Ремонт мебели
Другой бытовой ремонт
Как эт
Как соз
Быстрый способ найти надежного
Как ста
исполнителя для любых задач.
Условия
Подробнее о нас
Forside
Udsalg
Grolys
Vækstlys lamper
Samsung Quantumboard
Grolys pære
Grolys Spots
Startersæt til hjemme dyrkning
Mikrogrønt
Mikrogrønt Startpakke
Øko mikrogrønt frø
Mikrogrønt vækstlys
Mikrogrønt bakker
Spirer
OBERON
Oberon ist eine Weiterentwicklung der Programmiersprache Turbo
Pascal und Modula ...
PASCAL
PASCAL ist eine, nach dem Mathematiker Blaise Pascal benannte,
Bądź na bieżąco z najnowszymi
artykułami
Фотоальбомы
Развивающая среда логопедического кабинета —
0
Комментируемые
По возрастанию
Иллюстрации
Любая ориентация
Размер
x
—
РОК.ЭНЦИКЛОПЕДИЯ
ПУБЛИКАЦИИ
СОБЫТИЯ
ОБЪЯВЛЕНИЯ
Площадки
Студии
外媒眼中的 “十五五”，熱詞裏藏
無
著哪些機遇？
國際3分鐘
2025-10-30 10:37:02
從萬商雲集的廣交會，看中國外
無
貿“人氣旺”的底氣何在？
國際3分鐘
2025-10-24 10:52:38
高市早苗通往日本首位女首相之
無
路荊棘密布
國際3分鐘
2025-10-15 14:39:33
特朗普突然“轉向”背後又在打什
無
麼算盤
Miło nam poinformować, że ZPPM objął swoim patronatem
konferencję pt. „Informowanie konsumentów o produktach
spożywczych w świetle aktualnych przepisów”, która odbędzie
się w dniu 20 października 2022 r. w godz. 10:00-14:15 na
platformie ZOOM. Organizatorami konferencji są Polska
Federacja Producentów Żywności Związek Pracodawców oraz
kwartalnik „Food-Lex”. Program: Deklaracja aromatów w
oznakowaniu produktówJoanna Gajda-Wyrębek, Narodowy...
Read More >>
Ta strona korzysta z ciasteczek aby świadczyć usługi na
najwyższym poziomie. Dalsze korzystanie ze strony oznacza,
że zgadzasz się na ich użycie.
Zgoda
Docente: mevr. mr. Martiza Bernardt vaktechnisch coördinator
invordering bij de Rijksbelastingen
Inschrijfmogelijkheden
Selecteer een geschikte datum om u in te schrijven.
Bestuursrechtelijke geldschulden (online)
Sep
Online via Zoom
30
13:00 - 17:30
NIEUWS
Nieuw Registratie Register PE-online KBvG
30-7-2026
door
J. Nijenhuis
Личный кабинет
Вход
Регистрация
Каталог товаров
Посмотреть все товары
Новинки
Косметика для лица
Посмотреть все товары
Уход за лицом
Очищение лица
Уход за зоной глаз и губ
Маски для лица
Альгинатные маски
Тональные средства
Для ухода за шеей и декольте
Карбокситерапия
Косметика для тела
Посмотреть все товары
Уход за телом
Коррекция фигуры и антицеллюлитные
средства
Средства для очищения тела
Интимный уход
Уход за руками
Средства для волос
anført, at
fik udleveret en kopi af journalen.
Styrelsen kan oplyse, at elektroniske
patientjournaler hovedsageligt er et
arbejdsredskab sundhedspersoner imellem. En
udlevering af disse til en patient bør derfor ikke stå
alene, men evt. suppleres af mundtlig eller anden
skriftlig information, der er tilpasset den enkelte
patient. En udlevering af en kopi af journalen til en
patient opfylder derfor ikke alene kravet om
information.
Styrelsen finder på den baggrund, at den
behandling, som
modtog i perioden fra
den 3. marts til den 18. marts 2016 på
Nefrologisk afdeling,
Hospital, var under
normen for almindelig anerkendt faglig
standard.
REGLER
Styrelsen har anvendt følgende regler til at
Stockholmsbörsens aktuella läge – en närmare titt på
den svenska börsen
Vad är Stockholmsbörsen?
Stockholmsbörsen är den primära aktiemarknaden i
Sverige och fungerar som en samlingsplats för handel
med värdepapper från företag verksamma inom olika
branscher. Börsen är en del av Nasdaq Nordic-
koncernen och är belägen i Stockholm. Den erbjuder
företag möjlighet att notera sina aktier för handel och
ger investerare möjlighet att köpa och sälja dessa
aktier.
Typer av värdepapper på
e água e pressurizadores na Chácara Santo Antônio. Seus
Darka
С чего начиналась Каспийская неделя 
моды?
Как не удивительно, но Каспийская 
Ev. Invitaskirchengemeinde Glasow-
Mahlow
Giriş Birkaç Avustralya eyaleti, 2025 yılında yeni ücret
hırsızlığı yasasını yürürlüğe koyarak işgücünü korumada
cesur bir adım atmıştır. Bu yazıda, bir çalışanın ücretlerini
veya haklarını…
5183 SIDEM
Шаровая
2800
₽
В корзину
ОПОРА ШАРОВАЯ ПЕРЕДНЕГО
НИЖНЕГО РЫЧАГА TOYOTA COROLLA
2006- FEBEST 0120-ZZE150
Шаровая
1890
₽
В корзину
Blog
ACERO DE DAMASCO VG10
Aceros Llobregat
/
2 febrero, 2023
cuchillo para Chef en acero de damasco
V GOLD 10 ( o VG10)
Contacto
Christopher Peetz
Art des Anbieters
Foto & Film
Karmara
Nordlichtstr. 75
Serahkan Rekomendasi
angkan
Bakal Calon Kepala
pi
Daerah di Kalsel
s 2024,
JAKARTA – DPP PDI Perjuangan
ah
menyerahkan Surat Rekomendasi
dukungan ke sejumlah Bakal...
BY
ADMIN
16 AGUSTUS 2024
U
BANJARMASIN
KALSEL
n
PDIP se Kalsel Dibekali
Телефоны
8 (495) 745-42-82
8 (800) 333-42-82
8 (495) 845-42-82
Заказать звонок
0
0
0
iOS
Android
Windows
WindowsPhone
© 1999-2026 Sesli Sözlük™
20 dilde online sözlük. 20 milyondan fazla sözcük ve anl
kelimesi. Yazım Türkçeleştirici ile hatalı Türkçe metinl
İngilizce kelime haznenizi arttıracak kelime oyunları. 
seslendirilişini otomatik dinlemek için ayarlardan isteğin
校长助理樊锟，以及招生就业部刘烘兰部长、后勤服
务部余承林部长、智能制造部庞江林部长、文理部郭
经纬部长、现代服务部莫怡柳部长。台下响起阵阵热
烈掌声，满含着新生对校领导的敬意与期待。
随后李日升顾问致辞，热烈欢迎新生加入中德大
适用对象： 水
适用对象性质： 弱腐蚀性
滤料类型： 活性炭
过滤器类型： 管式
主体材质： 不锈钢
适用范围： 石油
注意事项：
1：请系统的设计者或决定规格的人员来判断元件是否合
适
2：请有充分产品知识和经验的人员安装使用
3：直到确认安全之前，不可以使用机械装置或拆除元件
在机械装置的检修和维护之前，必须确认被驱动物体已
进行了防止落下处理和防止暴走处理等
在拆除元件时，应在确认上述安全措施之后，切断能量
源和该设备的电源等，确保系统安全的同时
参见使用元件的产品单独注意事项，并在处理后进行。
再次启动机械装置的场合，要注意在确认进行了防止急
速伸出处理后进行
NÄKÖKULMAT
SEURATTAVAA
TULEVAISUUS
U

● INSTRUCTIONS FOR THE TASK
Give the complete material back, word for word.

● ANSWER FOR THE TASK
Ремонт мебели
Другой бытовой ремонт
Как эт
Как соз
Быстрый способ найти надежного
Как ста
исполнителя для любых задач.
Условия
Подробнее о нас
Forside
Udsalg
Grolys
Vækstlys lamper
Samsung Quantumboard
Grolys pære
Grolys Spots
Startersæt til hjemme dyrkning
Mikrogrønt
Mikrogrønt Startpakke
Øko mikrogrønt frø
Mikrogrønt vækstlys
Mikrogrønt bakker
Spirer
OBERON
Oberon ist eine Weiterentwicklung der Programmiersprache Turbo
Pascal und Modula ...
PASCAL
PASCAL ist eine, nach dem Mathematiker Blaise Pascal benannte,
Bądź na bieżąco z najnowszymi
artykułami
Фотоальбомы
Развивающая среда логопедического кабинета —
0
Комментируемые
По возрастанию
Иллюстрации
Любая ориентация
Размер
x
—
РОК.ЭНЦИКЛОПЕДИЯ
ПУБЛИКАЦИИ
СОБЫТИЯ
ОБЪЯВЛЕНИЯ
Площадки
Студии
外媒眼中的 “十五五”，熱詞裏藏
無
著哪些機遇？
國際3分鐘
2025-10-30 10:37:02
從萬商雲集的廣交會，看中國外
無
貿“人氣旺”的底氣何在？
國際3分鐘
2025-10-24 10:52:38
高市早苗通往日本首位女首相之
無
路荊棘密布
國際3分鐘
2025-10-15 14:39:33
特朗普突然“轉向”背後又在打什
無
麼算盤
Miło nam poinformować, że ZPPM objął swoim patronatem
konferencję pt. „Informowanie konsumentów o produktach
spożywczych w świetle aktualnych przepisów”, która odbędzie
się w dniu 20 października 2022 r. w godz. 10:00-14:15 na
platformie ZOOM. Organizatorami konferencji są Polska
Federacja Producentów Żywności Związek Pracodawców oraz
kwartalnik „Food-Lex”. Program: Deklaracja aromatów w
oznakowaniu produktówJoanna Gajda-Wyrębek, Narodowy...
Read More >>
Ta strona korzysta z ciasteczek aby świadczyć usługi na
najwyższym poziomie. Dalsze korzystanie ze strony oznacza,
że zgadzasz się na ich użycie.
Zgoda
Docente: mevr. mr. Martiza Bernardt vaktechnisch coördinator
invordering bij de Rijksbelastingen
Inschrijfmogelijkheden
Selecteer een geschikte datum om u in te schrijven.
Bestuursrechtelijke geldschulden (online)
Sep
Online via Zoom
30
13:00 - 17:30
NIEUWS
Nieuw Registratie Register PE-online KBvG
30-7-2026
door
J. Nijenhuis
Личный кабинет
Вход
Регистрация
Каталог товаров
Посмотреть все товары
Новинки
Косметика для лица
Посмотреть все товары
Уход за лицом
Очищение лица
Уход за зоной глаз и губ
Маски для лица
Альгинатные маски
Тональные средства
Для ухода за шеей и декольте
Карбокситерапия
Косметика для тела
Посмотреть все товары
Уход за телом
Коррекция фигуры и антицеллюлитные
средства
Средства для очищения тела
Интимный уход
Уход за руками
Средства для волос
anført, at
fik udleveret en kopi af journalen.
Styrelsen kan oplyse, at elektroniske
patientjournaler hovedsageligt er et
arbejdsredskab sundhedspersoner imellem. En
udlevering af disse til en patient bør derfor ikke stå
alene, men evt. suppleres af mundtlig eller anden
skriftlig information, der er tilpasset den enkelte
patient. En udlevering af en kopi af journalen til en
patient opfylder derfor ikke alene kravet om
information.
Styrelsen finder på den baggrund, at den
behandling, som
modtog i perioden fra
den 3. marts til den 18. marts 2016 på
Nefrologisk afdeling,
Hospital, var under
normen for almindelig anerkendt faglig
standard.
REGLER
Styrelsen har anvendt følgende regler til at
Stockholmsbörsens aktuella läge – en närmare titt på
den svenska börsen
Vad är Stockholmsbörsen?
Stockholmsbörsen är den primära aktiemarknaden i
Sverige och fungerar som en samlingsplats för handel
med värdepapper från företag verksamma inom olika
branscher. Börsen är en del av Nasdaq Nordic-
koncernen och är belägen i Stockholm. Den erbjuder
företag möjlighet att notera sina aktier för handel och
ger investerare möjlighet att köpa och sälja dessa
aktier.
Typer av värdepapper på
e água e pressurizadores na Chácara Santo Antônio. Seus
Darka
С чего начиналась Каспийская неделя 
моды?
Как не удивительно, но Каспийская 
Ev. Invitaskirchengemeinde Glasow-
Mahlow
Giriş Birkaç Avustralya eyaleti, 2025 yılında yeni ücret
hırsızlığı yasasını yürürlüğe koyarak işgücünü korumada
cesur bir adım atmıştır. Bu yazıda, bir çalışanın ücretlerini
veya haklarını…
5183 SIDEM
Шаровая
2800
₽
В корзину
ОПОРА ШАРОВАЯ ПЕРЕДНЕГО
НИЖНЕГО РЫЧАГА TOYOTA COROLLA
2006- FEBEST 0120-ZZE150
Шаровая
1890
₽
В корзину
Blog
ACERO DE DAMASCO VG10
Aceros Llobregat
/
2 febrero, 2023
cuchillo para Chef en acero de damasco
V GOLD 10 ( o VG10)
Contacto
Christopher Peetz
Art des Anbieters
Foto & Film
Karmara
Nordlichtstr. 75
Serahkan Rekomendasi
angkan
Bakal Calon Kepala
pi
Daerah di Kalsel
s 2024,
JAKARTA – DPP PDI Perjuangan
ah
menyerahkan Surat Rekomendasi
dukungan ke sejumlah Bakal...
BY
ADMIN
16 AGUSTUS 2024
U
BANJARMASIN
KALSEL
n
PDIP se Kalsel Dibekali
Телефоны
8 (495) 745-42-82
8 (800) 333-42-82
8 (495) 845-42-82
Заказать звонок
0
0
0
iOS
Android
Windows
WindowsPhone
© 1999-2026 Sesli Sözlük™
20 dilde online sözlük. 20 milyondan fazla sözcük ve anl
kelimesi. Yazım Türkçeleştirici ile hatalı Türkçe metinl
İngilizce kelime haznenizi arttıracak kelime oyunları. 
seslendirilişini otomatik dinlemek için ayarlardan isteğin
校长助理樊锟，以及招生就业部刘烘兰部长、后勤服
务部余承林部长、智能制造部庞江林部长、文理部郭
经纬部长、现代服务部莫怡柳部长。台下响起阵阵热
烈掌声，满含着新生对校领导的敬意与期待。
随后李日升顾问致辞，热烈欢迎新生加入中德大
适用对象： 水
适用对象性质： 弱腐蚀性
滤料类型： 活性炭
过滤器类型： 管式
主体材质： 不锈钢
适用范围： 石油
注意事项：
1：请系统的设计者或决定规格的人员来判断元件是否合
适
2：请有充分产品知识和经验的人员安装使用
3：直到确认安全之前，不可以使用机械装置或拆除元件
在机械装置的检修和维护之前，必须确认被驱动物体已
进行了防止落下处理和防止暴走处理等
在拆除元件时，应在确认上述安全措施之后，切断能量
源和该设备的电源等，确保系统安全的同时
参见使用元件的产品单独注意事项，并在处理后进行。
再次启动机械装置的场合，要注意在确认进行了防止急
速伸出处理后进行
NÄKÖKULMAT
SEURATTAVAA
TULEVAISUUS
U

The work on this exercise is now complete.